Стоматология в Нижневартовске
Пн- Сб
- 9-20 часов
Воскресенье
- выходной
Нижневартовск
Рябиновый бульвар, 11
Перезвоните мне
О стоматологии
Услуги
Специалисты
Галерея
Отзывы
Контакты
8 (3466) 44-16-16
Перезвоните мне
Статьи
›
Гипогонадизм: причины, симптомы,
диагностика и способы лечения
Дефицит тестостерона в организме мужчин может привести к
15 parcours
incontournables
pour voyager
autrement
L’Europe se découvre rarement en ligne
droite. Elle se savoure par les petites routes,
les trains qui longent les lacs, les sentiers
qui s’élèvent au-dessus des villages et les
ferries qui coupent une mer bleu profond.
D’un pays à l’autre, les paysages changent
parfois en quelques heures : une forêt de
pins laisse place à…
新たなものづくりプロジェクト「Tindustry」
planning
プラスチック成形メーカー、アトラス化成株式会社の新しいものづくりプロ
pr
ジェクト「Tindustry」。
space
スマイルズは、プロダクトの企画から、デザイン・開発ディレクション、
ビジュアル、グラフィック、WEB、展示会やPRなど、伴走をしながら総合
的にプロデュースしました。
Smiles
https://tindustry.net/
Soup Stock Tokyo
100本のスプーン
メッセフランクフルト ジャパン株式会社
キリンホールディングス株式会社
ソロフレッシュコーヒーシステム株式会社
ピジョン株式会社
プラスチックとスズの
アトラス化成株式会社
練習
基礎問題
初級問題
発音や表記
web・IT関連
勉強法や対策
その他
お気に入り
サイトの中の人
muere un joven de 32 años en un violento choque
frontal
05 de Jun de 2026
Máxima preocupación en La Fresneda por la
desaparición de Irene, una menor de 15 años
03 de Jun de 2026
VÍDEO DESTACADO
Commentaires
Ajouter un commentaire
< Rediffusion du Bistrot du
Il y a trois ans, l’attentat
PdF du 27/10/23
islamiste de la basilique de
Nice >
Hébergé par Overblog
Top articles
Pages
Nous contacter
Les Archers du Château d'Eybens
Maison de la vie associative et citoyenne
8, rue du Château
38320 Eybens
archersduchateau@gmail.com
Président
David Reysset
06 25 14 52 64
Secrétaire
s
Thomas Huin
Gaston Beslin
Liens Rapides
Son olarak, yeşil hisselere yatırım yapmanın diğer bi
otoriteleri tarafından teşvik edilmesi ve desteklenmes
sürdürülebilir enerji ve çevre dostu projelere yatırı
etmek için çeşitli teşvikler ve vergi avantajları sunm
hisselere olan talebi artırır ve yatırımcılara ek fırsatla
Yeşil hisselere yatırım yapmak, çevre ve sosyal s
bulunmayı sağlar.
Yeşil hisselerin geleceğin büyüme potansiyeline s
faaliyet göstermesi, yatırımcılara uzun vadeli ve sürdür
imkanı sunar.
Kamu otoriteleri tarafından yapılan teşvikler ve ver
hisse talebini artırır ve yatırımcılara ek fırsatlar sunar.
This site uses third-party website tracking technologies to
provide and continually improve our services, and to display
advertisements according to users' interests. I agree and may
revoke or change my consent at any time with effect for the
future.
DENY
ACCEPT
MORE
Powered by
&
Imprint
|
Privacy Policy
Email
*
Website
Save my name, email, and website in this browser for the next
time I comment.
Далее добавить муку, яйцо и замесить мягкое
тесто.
◇ ◇ ◇
Work required:
Take the line that holds "的にプロデュースしました。" as the first line and the last line of the data as the final one. Retype everything between, both included, exactly.

Exercise result:
的にプロデュースしました。
Smiles
https://tindustry.net/
Soup Stock Tokyo
100本のスプーン
メッセフランクフルト ジャパン株式会社
キリンホールディングス株式会社
ソロフレッシュコーヒーシステム株式会社
ピジョン株式会社
プラスチックとスズの
アトラス化成株式会社
練習
基礎問題
初級問題
発音や表記
web・IT関連
勉強法や対策
その他
お気に入り
サイトの中の人
muere un joven de 32 años en un violento choque
frontal
05 de Jun de 2026
Máxima preocupación en La Fresneda por la
desaparición de Irene, una menor de 15 años
03 de Jun de 2026
VÍDEO DESTACADO
Commentaires
Ajouter un commentaire
< Rediffusion du Bistrot du
Il y a trois ans, l’attentat
PdF du 27/10/23
islamiste de la basilique de
Nice >
Hébergé par Overblog
Top articles
Pages
Nous contacter
Les Archers du Château d'Eybens
Maison de la vie associative et citoyenne
8, rue du Château
38320 Eybens
archersduchateau@gmail.com
Président
David Reysset
06 25 14 52 64
Secrétaire
s
Thomas Huin
Gaston Beslin
Liens Rapides
Son olarak, yeşil hisselere yatırım yapmanın diğer bi
otoriteleri tarafından teşvik edilmesi ve desteklenmes
sürdürülebilir enerji ve çevre dostu projelere yatırı
etmek için çeşitli teşvikler ve vergi avantajları sunm
hisselere olan talebi artırır ve yatırımcılara ek fırsatla
Yeşil hisselere yatırım yapmak, çevre ve sosyal s
bulunmayı sağlar.
Yeşil hisselerin geleceğin büyüme potansiyeline s
faaliyet göstermesi, yatırımcılara uzun vadeli ve sürdür
imkanı sunar.
Kamu otoriteleri tarafından yapılan teşvikler ve ver
hisse talebini artırır ve yatırımcılara ek fırsatlar sunar.
This site uses third-party website tracking technologies to
provide and continually improve our services, and to display
advertisements according to users' interests. I agree and may
revoke or change my consent at any time with effect for the
future.
DENY
ACCEPT
MORE
Powered by
&
Imprint
|
Privacy Policy
Email
*
Website
Save my name, email, and website in this browser for the next
time I comment.
Далее добавить муку, яйцо и замесить мягкое
тесто.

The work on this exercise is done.